Os primeiros episódios foram a pressão dos jornalistas, porque fui o primeiro jogador a rescindir unilateralmente com o Benfica. E nós sabemos o peso que o Benfica tem não só do ponto de vista desportivo, como social. Um país pequeno e dominado na sua maioria por adeptos benfiquistas… Terá inevitavelmente repercussões a nível social que não são fáceis de lidar no dia-a-dia. Portanto, a pressão começa com os jornalistas que não largavam a porta da minha mãe, cá em baixo no Algarve. Eu tinha ido para Espanha, sei que cheguei a um hotel em Espanha, à noite, e não fiquei nada contente porque vi um carro estacionado à porta com matrícula portuguesa. No outro dia de manhã levantei-me muito cedo e mudei de hotel. Em 12 horas já deviam estar uns cinco ou seis jornalistas no primeiro hotel onde estive [risos]. No segundo hotel, em Benidorme, convenci a diretora do hotel a colocar um fax diretamente ligado ao número do meu quarto para receber informação de Portugal. O que saísse nos jornais um amigo enviava logo cópia por fax. Mas, indo ao que interessa, fala-se muito de que eu saí e levei jogadores comigo, tenho dois episódios que posso contar.

Conte.
Na noite em que comuniquei ao Toni e ao Dr.
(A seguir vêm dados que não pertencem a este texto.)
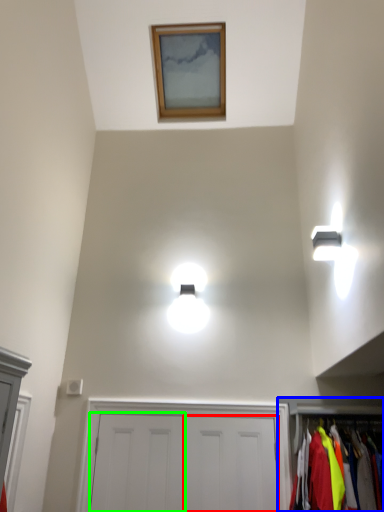 Question: Which object is positioned closest to door (highlighted by a red box)? Select from dresser (highlighted by a blue box) and door (highlighted by a green box).

Choices:
 (A) dresser
 (B) door

Answer: (B) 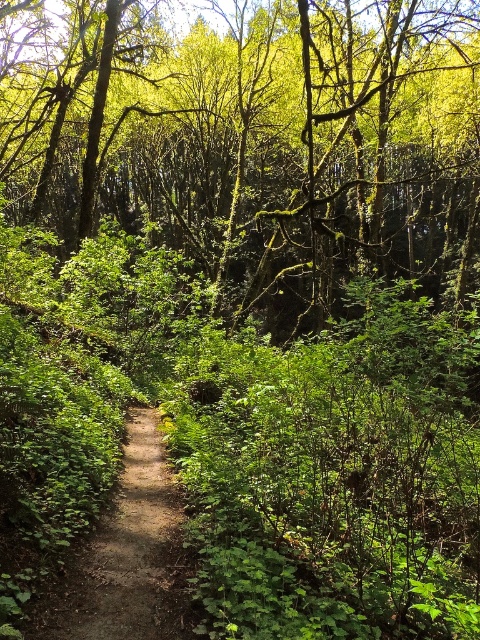 Between green leafy tree at center and dirt path at center, which one has more height?

green leafy tree at center is taller.

Does green leafy tree at center lie in front of dirt path at center?

No, it is behind dirt path at center.

I want to click on green leafy tree at center, so click(x=254, y=140). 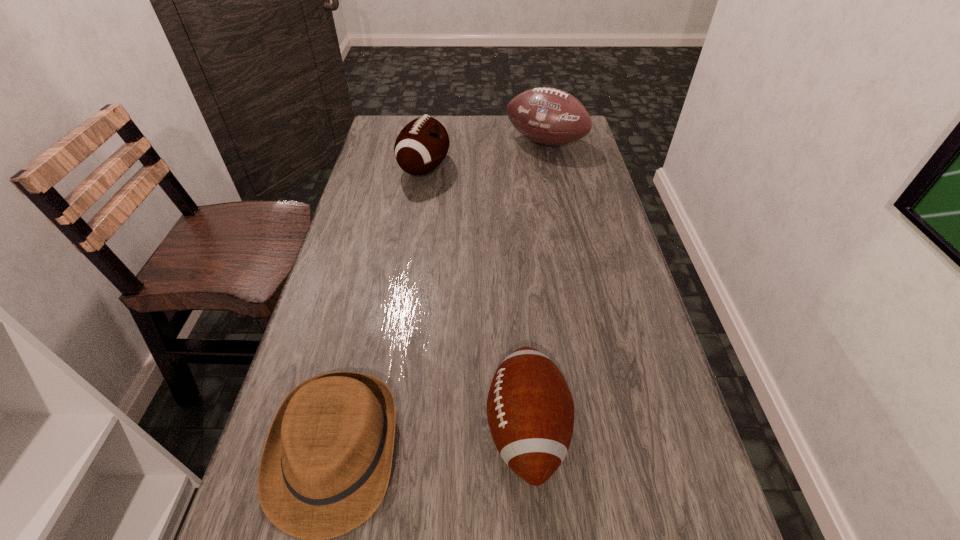 Locate an element on the screen. football that is the second closest to the leftmost football is located at coordinates (530, 410). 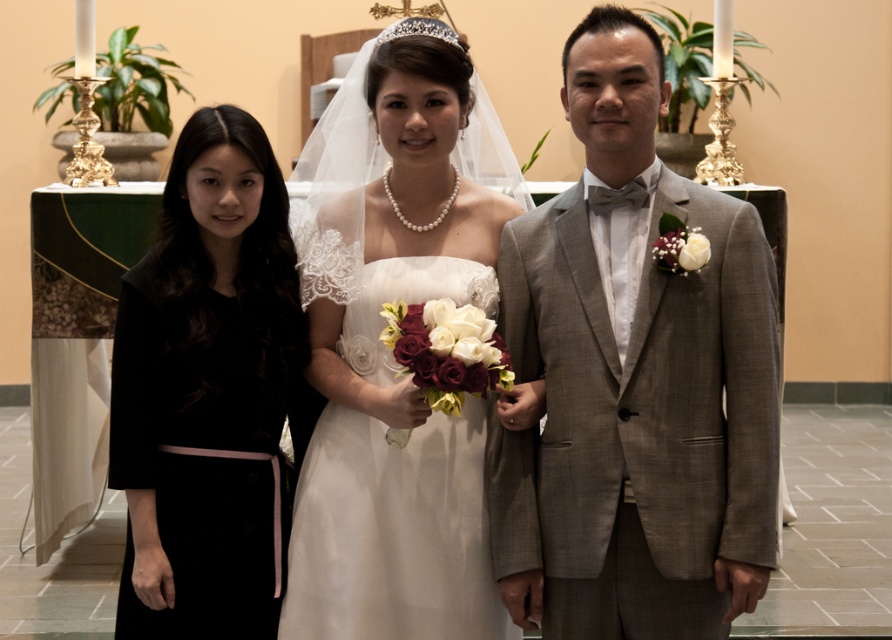 Question: Which of the following is the closest to the observer?

Choices:
 (A) tap(395, 150)
 (B) tap(196, 612)

Answer: (B)

Question: Which object appears farthest from the camera in this image?

Choices:
 (A) white satin dress at center
 (B) gray textured suit at right
 (C) black satin dress at left
 (D) silver metallic tiara at center

Answer: (D)

Question: Can you confirm if gray textured suit at right is thinner than white satin dress at center?

Choices:
 (A) yes
 (B) no

Answer: (A)

Question: Is black satin dress at left to the left of silver metallic tiara at center from the viewer's perspective?

Choices:
 (A) no
 (B) yes

Answer: (B)

Question: Can you confirm if white satin dress at center is positioned above black satin dress at left?

Choices:
 (A) yes
 (B) no

Answer: (A)

Question: Among these points, which one is farthest from the camera?

Choices:
 (A) (303, 499)
 (B) (645, 618)
 (C) (147, 369)
 (D) (395, 35)

Answer: (A) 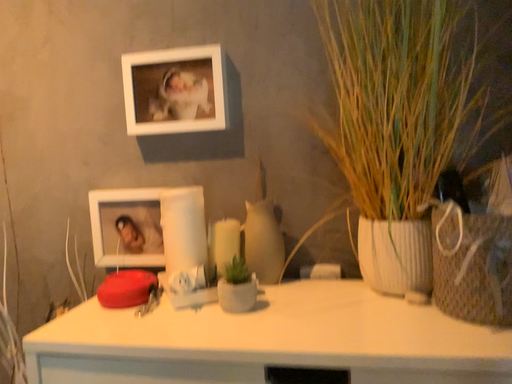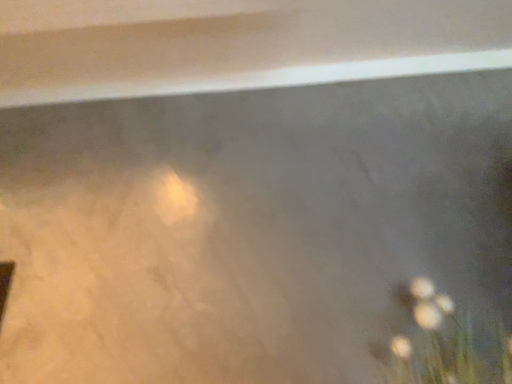 Question: Which way did the camera rotate in the video?

Choices:
 (A) rotated downward
 (B) rotated upward

Answer: (B)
Alberto Silveira que ia sair, estava a dar ao mesmo tempo um programa desportivo na TV chamado “O Remate”, e há uma entrevista de um jogador do Benfica, Lembro-me da expressão do Toni quando ouve o jogador a deixar no ar a possibilidade de sair, porque era o estado de espírito que havia na altura: “Ó pá, já vi isto tudo, isto vai sobrar para mim. Isto está tudo maluco”. Este tipo de expressões assim. Quando saí dessa conversa com os dois fui direto ao quarto desse jogador e disse-lhe: “Como é que é possível? O ano passado não ganhámos nada, este ano o único título que temos para ganhar é amanhã e tu dás uma entrevista antes do jogo a dizer que queres sair? Isso é alguma coisa? Se é para sair, sais. Olha, eu vou sair e já fui comunicar às pessoas a quem devia comunicar, não fui para a televisão dizer que vou sair. Tu no fundo não queres sair, queres é arranjar aqui uma situação estável”. Tive de dizer-lhe. Porque no fundo eu sou benfiquista, queria e quero o sucesso do clube.
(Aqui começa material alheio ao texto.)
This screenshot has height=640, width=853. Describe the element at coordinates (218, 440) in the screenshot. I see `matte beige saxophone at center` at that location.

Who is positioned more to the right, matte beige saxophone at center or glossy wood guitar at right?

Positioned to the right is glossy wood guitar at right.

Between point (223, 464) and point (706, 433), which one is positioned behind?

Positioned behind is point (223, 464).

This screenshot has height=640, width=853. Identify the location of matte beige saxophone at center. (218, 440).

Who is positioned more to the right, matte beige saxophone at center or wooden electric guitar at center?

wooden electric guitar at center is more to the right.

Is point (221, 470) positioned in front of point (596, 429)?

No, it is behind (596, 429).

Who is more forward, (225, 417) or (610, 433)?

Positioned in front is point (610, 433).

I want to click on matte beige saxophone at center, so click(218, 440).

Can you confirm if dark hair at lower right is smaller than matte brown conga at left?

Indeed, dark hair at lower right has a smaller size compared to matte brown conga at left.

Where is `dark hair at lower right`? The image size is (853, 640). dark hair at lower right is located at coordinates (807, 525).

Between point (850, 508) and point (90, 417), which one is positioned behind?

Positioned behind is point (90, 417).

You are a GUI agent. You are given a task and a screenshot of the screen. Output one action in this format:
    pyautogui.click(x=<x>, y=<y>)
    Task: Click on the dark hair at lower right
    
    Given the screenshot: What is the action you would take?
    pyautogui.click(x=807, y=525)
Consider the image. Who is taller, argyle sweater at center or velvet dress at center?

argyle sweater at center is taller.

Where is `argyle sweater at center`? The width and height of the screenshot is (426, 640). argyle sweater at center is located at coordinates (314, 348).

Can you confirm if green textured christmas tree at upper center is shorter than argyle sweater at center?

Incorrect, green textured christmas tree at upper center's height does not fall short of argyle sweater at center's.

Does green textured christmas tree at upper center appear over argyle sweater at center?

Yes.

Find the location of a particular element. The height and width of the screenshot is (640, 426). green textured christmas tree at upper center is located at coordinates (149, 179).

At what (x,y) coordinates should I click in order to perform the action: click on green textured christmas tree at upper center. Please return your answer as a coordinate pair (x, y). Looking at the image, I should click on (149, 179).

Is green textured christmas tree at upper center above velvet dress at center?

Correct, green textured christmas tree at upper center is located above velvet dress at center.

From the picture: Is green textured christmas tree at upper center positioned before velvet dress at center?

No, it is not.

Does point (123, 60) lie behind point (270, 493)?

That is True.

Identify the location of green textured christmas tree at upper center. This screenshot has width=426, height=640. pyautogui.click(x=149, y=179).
Qual é o outro episódio de que falou?
Eu já tinha chegado a acordo com o Sporting e quando estou a sair para ir para Espanha tive de passar no escritório de um amigo, onde tinha deixado a minha carteira. Esse amigo era gerente de uma casa de pneus em Sacavém, a Hiperpneus, e era amigo comum do Paulo Sousa. O dono da Hiperpneus era o Luís Filipe Vieira, mas eu não sabia nem quem era o dono, nem quem era o Luís Filipe Vieira, isto para ver a ironia do destino. Fui ao escritório para ir buscar a minha carteira e estava lá o Paulo Sousa. Cumprimentámo-nos, disse-lhe que ia de férias mas não comentei que já tinha chegado a acordo com o Sporting. As pessoas acusavam-me de levar o Paulo Sousa comigo, mas não. Isto foi uma decisão pessoal, não houve nenhum colega que soubesse disto, a comunicação social não soube, dos meus amigos talvez soubesse um ou outro. Mas fiz as coisas sempre pela minha cabeça, pela minha personalidade, não envolvi ninguém.

E o Paulo Sousa também não lhe disse nada?
Não, o Paulo naquela atura nem sequer tinha sido contactado ainda. Porque o Paulo tinha estado num estágio e num jogo pela seleção no dia em que cheguei a acordo na casa de um vice-presidente do Sporting. É o dia em que Portugal joga no estádio do Bessa contra a seleção de Malta, em junho de 1993. O Paulo não sabia disto. Como o Paulo é contactado já não faço ideia porque nem sequer estava cá. Depois sim, fomos apresentados no mesmo dia.

Mas estava a falar do dia-a-dia, quando se muda para o outro lado da 2ª circular. Nunca foi confrontado na rua?
Partiram-me o carro todo à porta de casa. Foi para a sucata. E comecei a ver o meu nome escrito em algumas ruas em Lisboa, adjetivado de uma forma não muito simpática [risos]. Tive algum cuidado. Pedi ao Sporting para me arranjar um apartamento junto ao estádio. Deixei de sair à noite, acho que a primeira vez que saí à noite foi três meses depois. Cada vez que andava na rua, era insultado. Foi complicado.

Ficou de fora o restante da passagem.